Start of Information provided

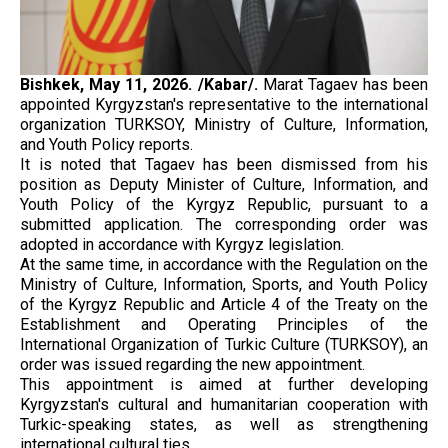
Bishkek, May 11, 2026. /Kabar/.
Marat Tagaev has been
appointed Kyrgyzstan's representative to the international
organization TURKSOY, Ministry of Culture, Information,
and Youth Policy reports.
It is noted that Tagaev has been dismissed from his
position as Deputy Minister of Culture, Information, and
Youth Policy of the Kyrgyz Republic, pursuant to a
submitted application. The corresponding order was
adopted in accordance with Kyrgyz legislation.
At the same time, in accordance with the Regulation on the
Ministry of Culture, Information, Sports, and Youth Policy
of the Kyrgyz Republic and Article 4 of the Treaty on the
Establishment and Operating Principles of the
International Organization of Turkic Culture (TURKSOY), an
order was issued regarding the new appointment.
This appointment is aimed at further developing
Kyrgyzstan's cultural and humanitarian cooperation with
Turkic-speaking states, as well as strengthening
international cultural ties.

End of Information provided
Start of Information provided

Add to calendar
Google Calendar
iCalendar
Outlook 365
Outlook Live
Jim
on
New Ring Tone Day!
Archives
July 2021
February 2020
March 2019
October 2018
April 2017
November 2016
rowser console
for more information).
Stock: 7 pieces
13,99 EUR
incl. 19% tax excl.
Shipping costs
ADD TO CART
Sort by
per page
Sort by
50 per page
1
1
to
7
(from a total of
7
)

End of Information provided

● What is being asked: Copy out each line from the listing that contains the string "Turkic".

● Response area:
International Organization of Turkic Culture (TURKSOY), an
Turkic-speaking states, as well as strengthening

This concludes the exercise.